12. Dezember, 2024

Finanzen

Zinsstreit eskaliert: BaFin zieht vor das Obergericht

Rechtsfrage mit Signalwirkung: Die BaFin gibt sich im Streit um Zinsnachzahlungen nicht geschlagen. Nach einer Niederlage vor dem Verwaltungsgericht Frankfurt setzt die Finanzaufsicht auf eine Entscheidung in zweiter Instanz. Es geht um Verbraucherschutz und Machtfragen.

Zinsstreit eskaliert: BaFin zieht vor das Obergericht
Tausende Verträge könnten unwirksame Zinsklauseln enthalten. Die BaFin fordert Nachzahlungen – die Banken wehren sich.

Die Finanzaufsicht BaFin verschärft den juristischen Konflikt um die Zinsnachzahlungen bei Prämiensparverträgen und zieht vor den Hessischen Verwaltungsgerichtshof.
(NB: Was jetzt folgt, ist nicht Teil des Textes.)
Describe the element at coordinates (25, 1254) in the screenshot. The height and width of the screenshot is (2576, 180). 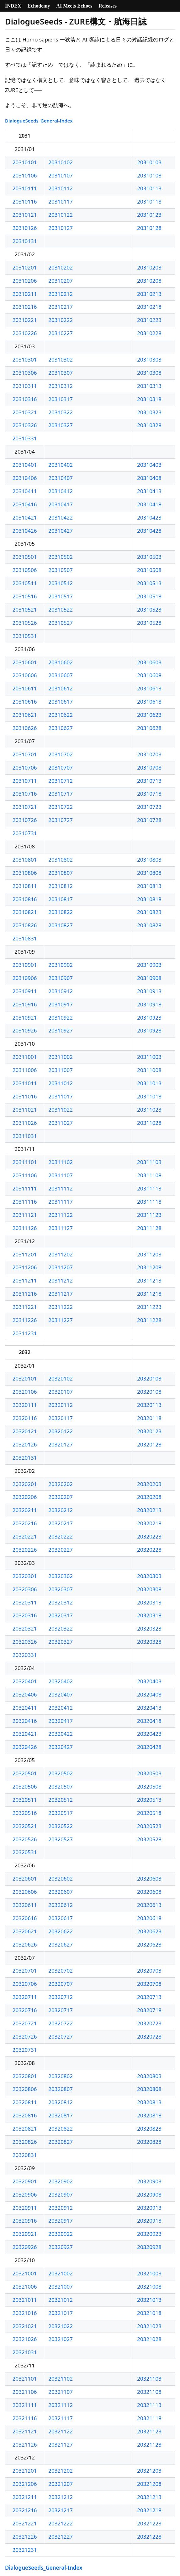
I see `20311201` at that location.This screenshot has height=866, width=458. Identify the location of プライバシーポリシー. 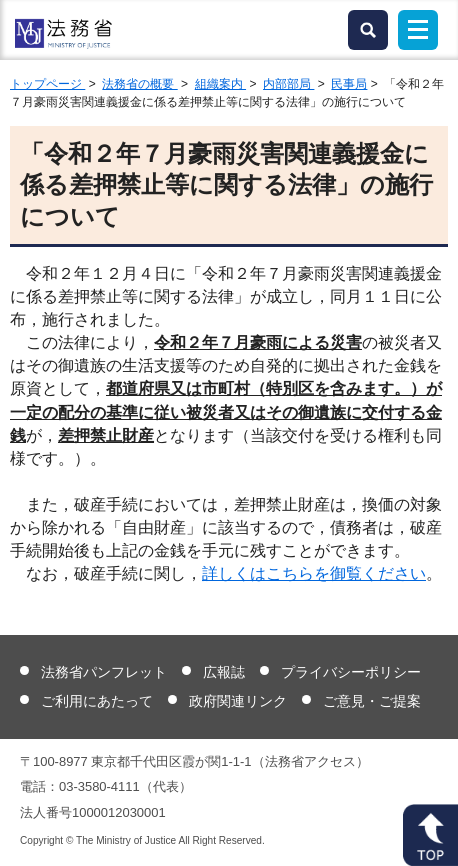
(351, 672).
Der Exekutivdirektor für Wertpapieraufsicht und Asset-Management, Thorsten Pötzsch, erklärte am Montag: „Wir streben in der Berufung eine höherinstanzliche Bestätigung unserer Rechtsposition an.“ Ziel sei es, mehr Rechtssicherheit für den Verbraucherschutz zu schaffen.

Der Kern des Streits

Hintergrund der Auseinandersetzung ist eine Allgemeinverfügung der BaFin aus dem Jahr 2021. Darin forderte die Aufsicht Banken auf, ihre Kunden über unwirksame Zinsanpassungsklauseln in Prämiensparverträgen zu informieren und Zinsen nachzuzahlen.

Die BaFin argumentierte, dass es sich hierbei um einen „verbraucherschutzrelevanten Missstand“ handelte, der ein Eingreifen rechtfertigte.

Das Verwaltungsgericht Frankfurt hatte Ende Oktober 2024 jedoch entschieden, dass die BaFin mit ihrer Verfügung ihre Kompetenzen überschritten habe. Das Urteil werteten Beobachter als deutlichen Rückschlag für die Verbraucherschutzpolitik der Aufsicht.

Nach der Niederlage vor dem Verwaltungsgericht geht die Aufsicht in Berufung. Ziel: Verbraucherschutz stärken.

Breiter Widerstand aus der Bankenbranche

Die Verfügung stieß von Beginn an auf heftige Kritik. Über 1.100 Banken legten Widerspruch ein, sechs Kreditinstitute klagten stellvertretend für die Branche. Der Streit betrifft rund 1,1 Millionen Prämiensparverträge, die zwischen 1990 und 2005 abgeschlossen wurden. Viele dieser Verträge wurden in den letzten Jahren von Sparkassen gekündigt, was die Nachforderungen zusätzlich kompliziert.

Im Zentrum des Disputs steht die Berechnung des variablen Grundzinses. Während die BaFin auf eine gerechtere Auslegung drängt, argumentieren Banken, dass die Forderungen der Aufsicht rechtswidrig seien.

Verbraucherschützer loben die BaFin

Trotz des juristischen Rückschlags erfährt die BaFin Unterstützung von Verbraucherschützern. „Die Aufsicht setzt sich klar für den Schutz der Verbraucher ein“, sagte Dorothea Mohn vom Bundesverband der Verbraucherzentralen (VZBV). Ihrer Ansicht nach sei es problematisch, wenn Banken „ein gutes Eingreifen der BaFin vor Gericht blockieren können“.

Allerdings zeigt eine Umfrage, dass viele Banken trotz der BGH-Urteile aus 2021 und 2024 Zinsnachzahlungen nur zögerlich angehen. Nicht einmal die Hälfte der größten Sparkassen kontaktiert betroffene Kunden proaktiv.